Dracunculiasis, Dracunculus medinensis (Pathogen – Tissue Nematode)
The contemporary term, guinea worm disease, derives its name from a European explorer who named the disease for the geographic area in which it was found, along the western African coast. The staff of Aesculapius, Roman god of medicine, may have originated from the ancient, still used procedure of removing the adult worm by slowly winding it around a stick. Although the worms are very long and thin, they are not true filarial worms but, rather, are grouped in their own order within the nematodes. Most countries, including Asia, are declared free from the Guinea worm disease; thus, the burden of transmission remains in Africa, especially Chad, Ethiopia, Mali, and South Sudan.
Upper Left, Dracunculus medinensis blister; Upper Right, open blister with evidence of the worm; Middle Left, worm coming out of the ulcerated blister; Middle Right, worm removal by winding the worm onto the stick; Bottom, Copepod with D. medinensis larva inside (Courtesy of the WHO Collaborating Center at CDC archives.
Human infection is acquired from ingestion of infected copepods (Cyclops water fleas). The released larvae penetrate the duodenal mucosa and develop in the loose connective tissue. The possibility also exists that paratenic hosts, such as tadpoles and frogs, are important means of transporting infective larvae of Dracunculus species up the food chain, thus facilitating transmission to the definitive hosts. The worms mature in the deep connective tissue, and the females migrate to the subcutaneous tissues when they are gravid and contain coiled uteri filled with rhabditiform larvae. Maturation takes approximately 1 year. At this stage in the life cycle, the female migrates to the skin and a papule is formed in the dermis, usually by the ankles or feet (although papules can be anywhere on the body). The papule changes into a blister within 24 h to several days. Eventually, the blister ulcerates, and on contact with freshwater, a portion of the uterus prolapses through the worm’s body wall, bursts open, and discharges thousands of larvae into the water. This may happen several times until all of the larvae are discharged. The larvae are then ingested by an appropriate species of Cyclops. Development takes about 8 days before the larvae are infective for humans.
Human infection is acquired from ingestion of infected copepods (Cyclops water fleas)
Disease transmission depends on several factors: (i) water sources where Cyclops spp. breed, (ii) direct contact between infected humans and the water source, (iii) use of this water source for drinking, or (iv) the possibility of other paratenic hosts. In various parts of the world, certain types of water sources (e.g., step wells in India, covered cisterns in Iran, and ponds in Ghana) provide all of these transmission requirements. The disease can be eliminated within 1 to 2 years by provision of safe drinking water.

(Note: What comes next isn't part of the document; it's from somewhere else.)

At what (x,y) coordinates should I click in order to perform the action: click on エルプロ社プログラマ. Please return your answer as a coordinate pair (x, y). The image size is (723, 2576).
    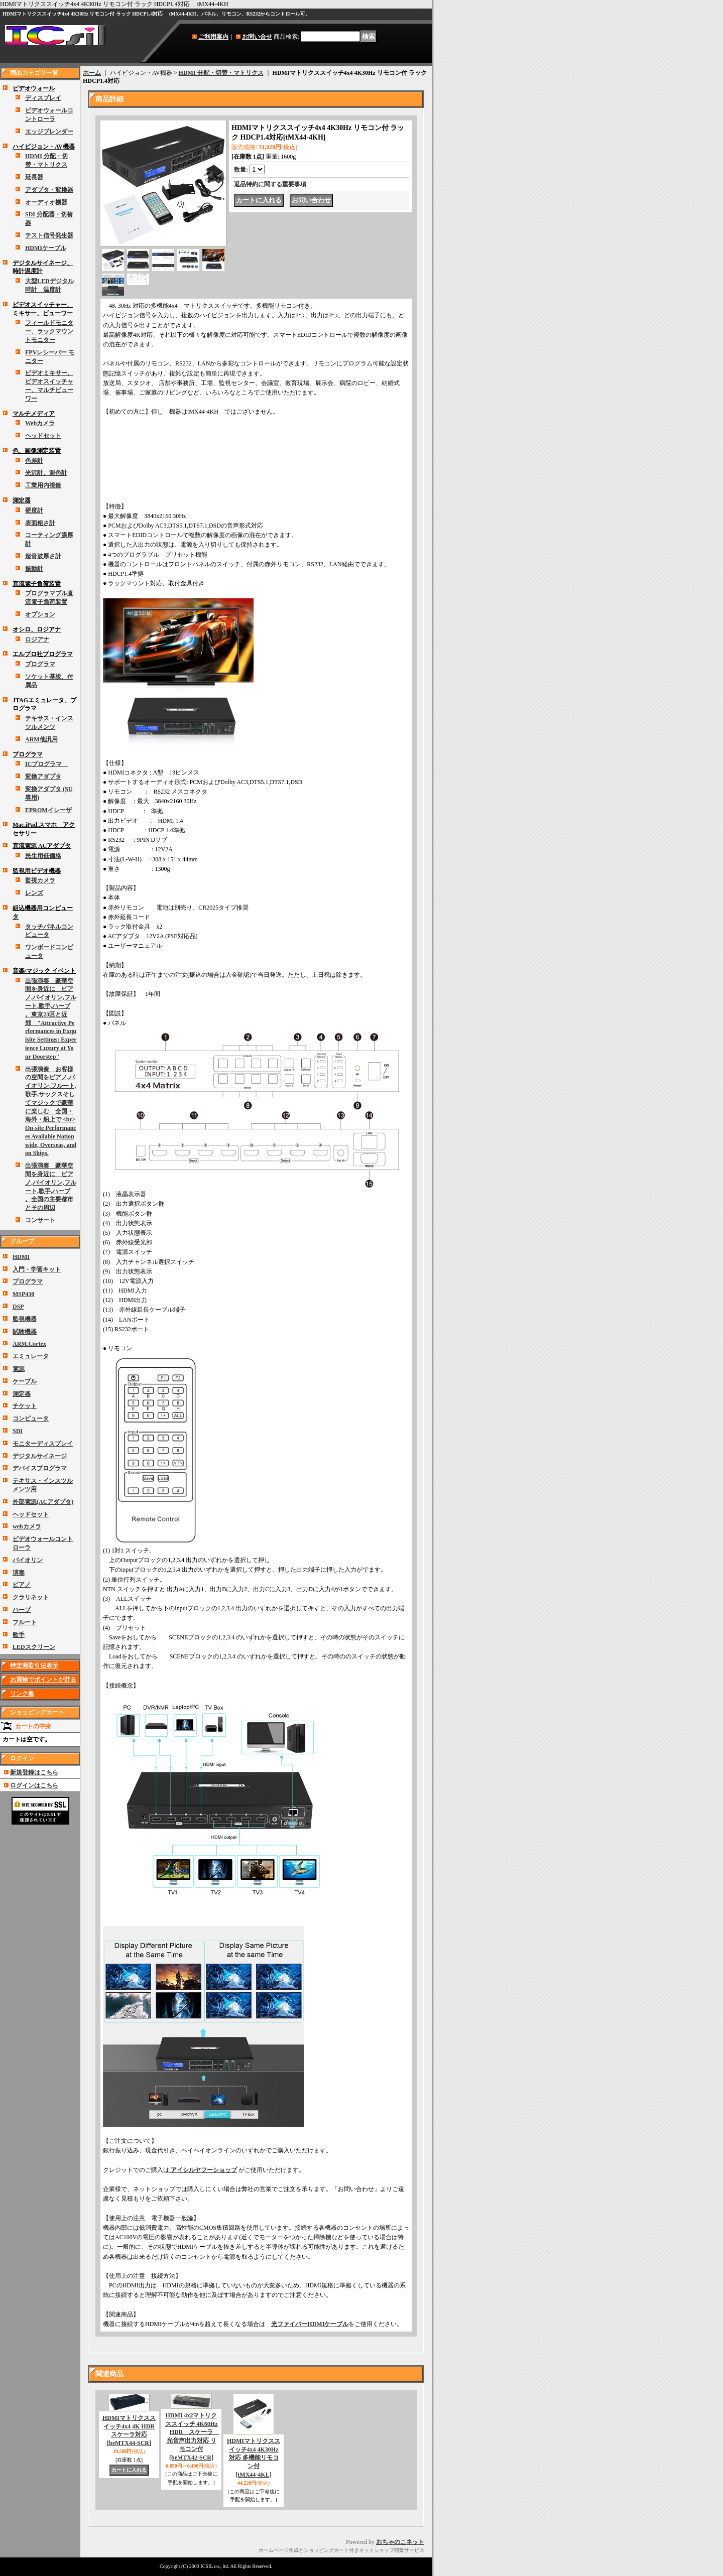
    Looking at the image, I should click on (43, 654).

After ingestion of an infected copepod, no specific pathologic changes are associated with larval penetration into the deep connective tissues and maturation of the worms. Once the gravid female begins to migrate to the skin, there may be some erythema and tenderness in the area where the blister will form. Several hours before blister formation, the patient may exhibit some systemic reactions, including an urticarial rash, intense pruritus, nausea, vomiting, diarrhea, or asthmatic attacks. The lesion develops as a reddish papule, measuring 2 to 7 cm in diameter. Symptoms usually subside when the lesion ruptures, discharging both the larvae and worm metabolites.
Portions of the adult worm(s) may be identified.

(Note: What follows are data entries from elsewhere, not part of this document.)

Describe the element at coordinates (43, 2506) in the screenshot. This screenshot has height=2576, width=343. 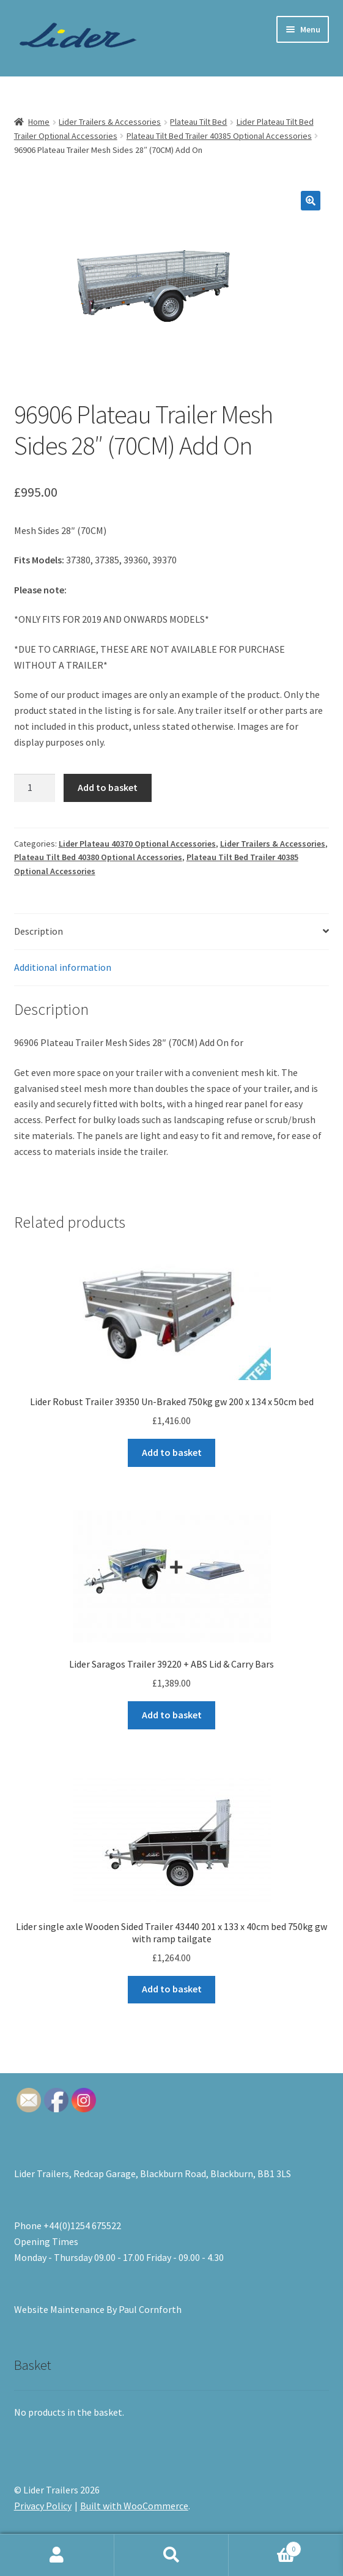
I see `Privacy Policy` at that location.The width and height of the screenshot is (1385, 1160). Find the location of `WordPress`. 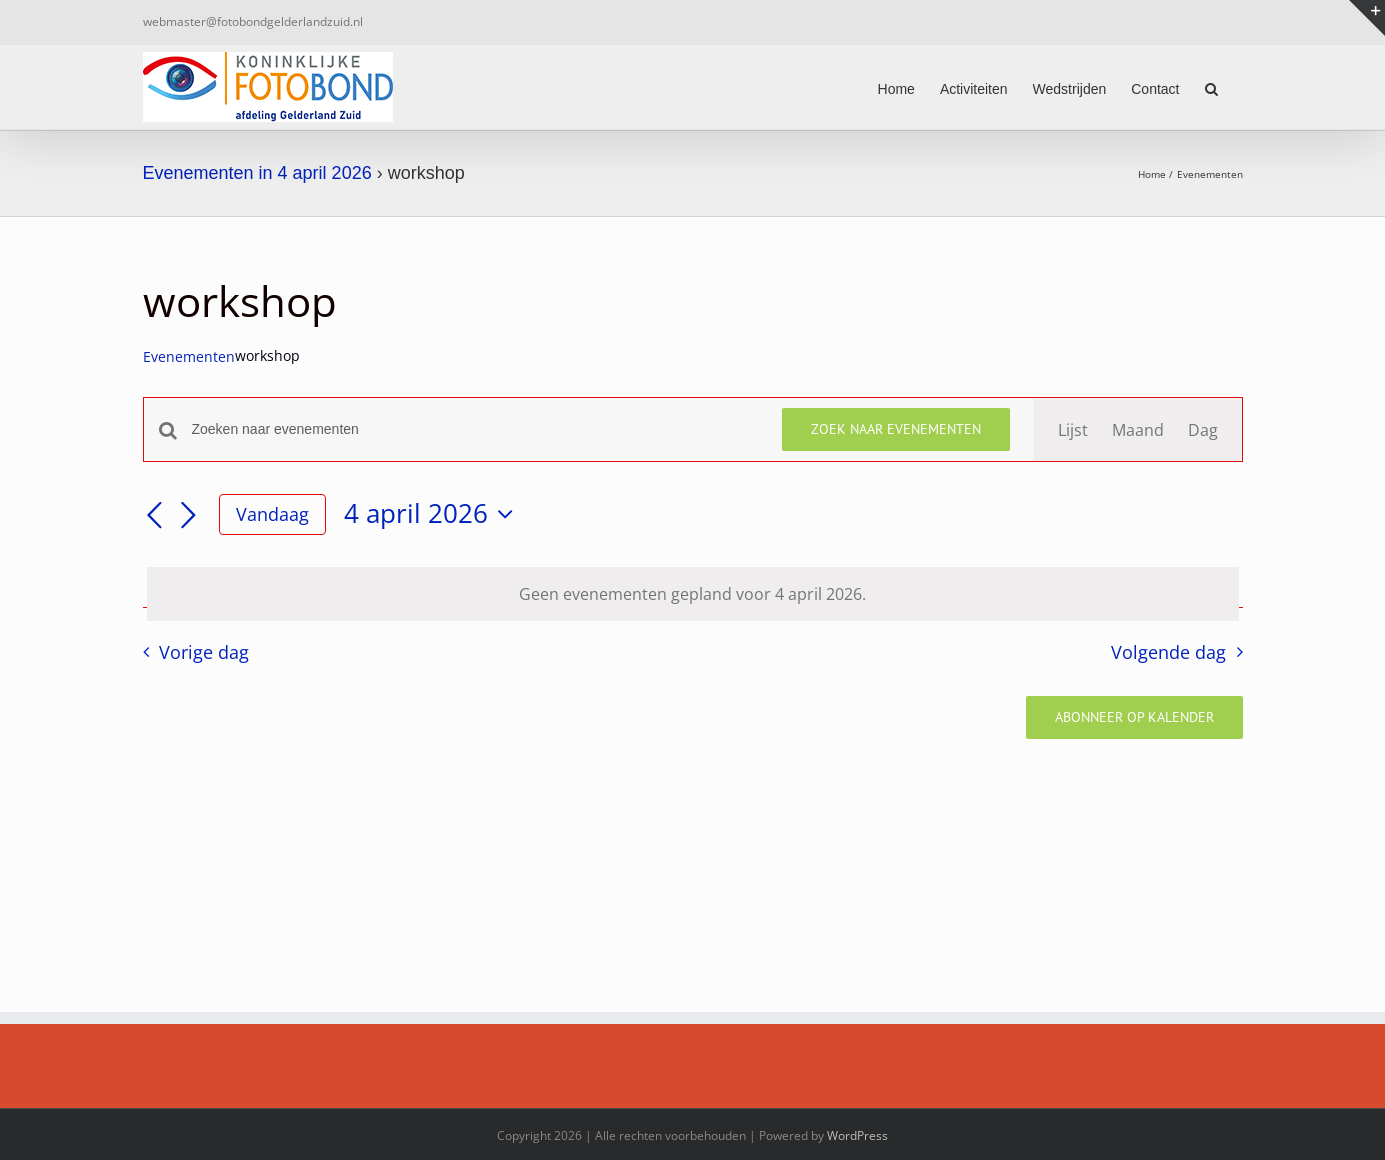

WordPress is located at coordinates (857, 1135).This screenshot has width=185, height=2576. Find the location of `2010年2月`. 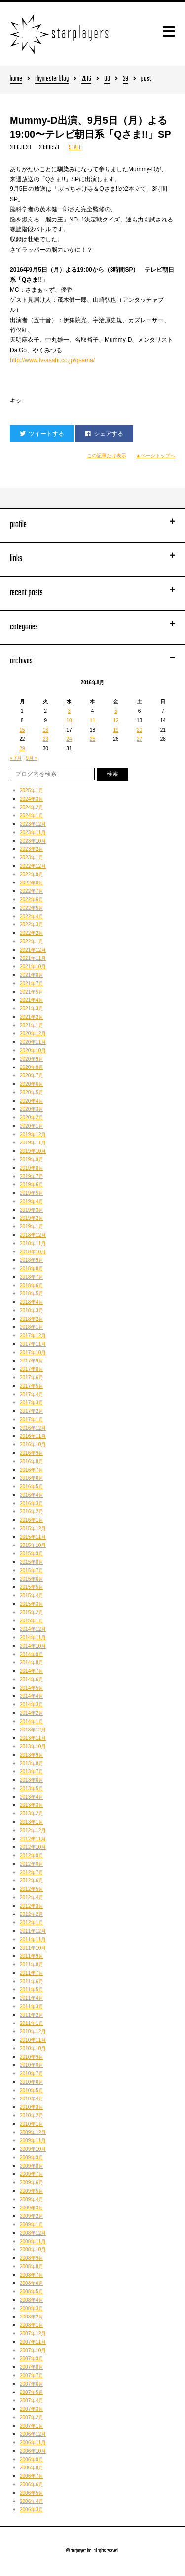

2010年2月 is located at coordinates (31, 2115).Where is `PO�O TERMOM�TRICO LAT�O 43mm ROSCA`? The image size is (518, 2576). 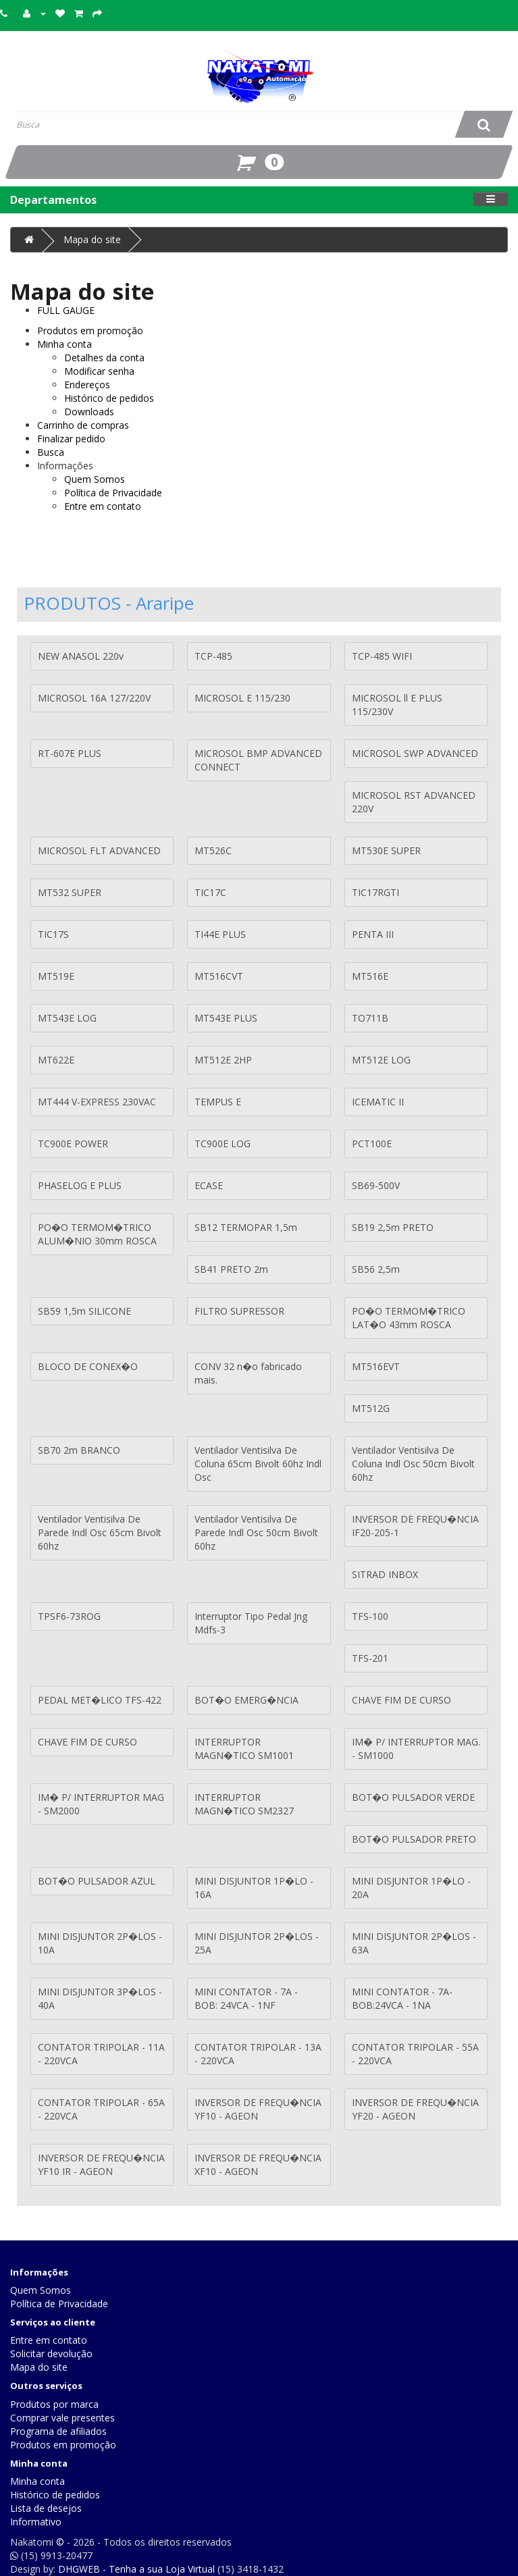
PO�O TERMOM�TRICO LAT�O 43mm ROSCA is located at coordinates (408, 1318).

Diagnosis can be confirmed at the time the cutaneous lesion forms, with subsequent appearance of the adult worm. Infected lesions must be distinguished from carbuncles, deep cellulitis, focal myositis or periostitis, and even rheumatism. Calcified worms may also be found in subcutaneous tissues by radiography. They may appear as linear densities (up to 25 cm), tightly coiled structures, or sometimes nodules. Depending on the site, they can also be misdiagnosed as possible breast cancer.

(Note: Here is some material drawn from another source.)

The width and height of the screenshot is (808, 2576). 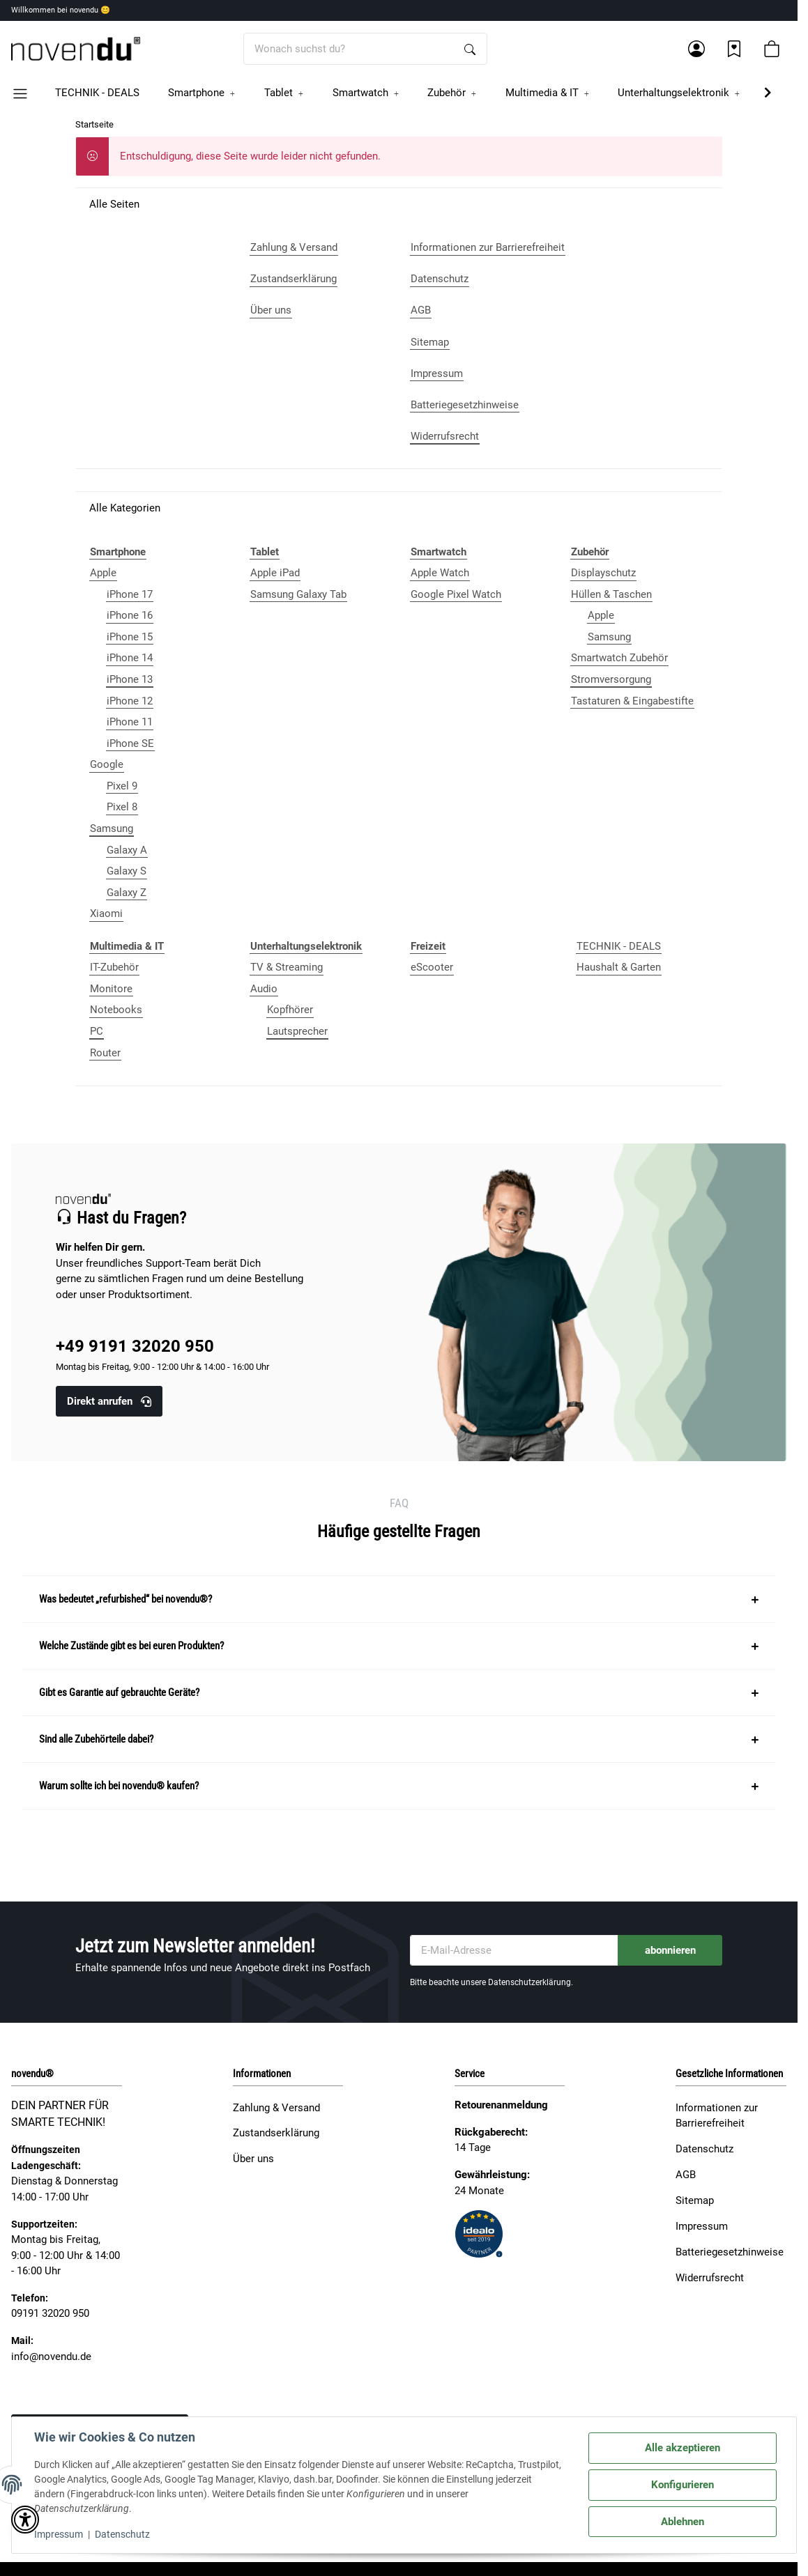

The worms are very long, with the females measuring up to 1 m in length by 2 mm in width. The male is much smaller and inconspicuous (2 cm long).
For centuries, the worms have been removed by slowly being wound around a stick. This approach works well unless the worm is accidentally broken and secondary infection occurs. Allergic manifestations can be decreased by using epinephrine. Four drugs have been used with various degrees of success: niridazole, thiabendazole, metronidazole, and mebendazole. The action seems to involve suppression of inflammation rather than any specific effect on the adult worms, although 400 to 500 mg/day for 6 days has been reported to kill the worms directly. The prognosis is usually quite good unless there are complications such as chronic recurrent nodules and ulcers, aberrant migration of the worms, or calcification of the adult worms.
Through January of 2013 Asia was free from dracunculiasis, and no cases were reported worldwide for the first time since the eradication program began in 1986. It is hoped that this infection will eventually join smallpox as one that can actually be eradicated from the world.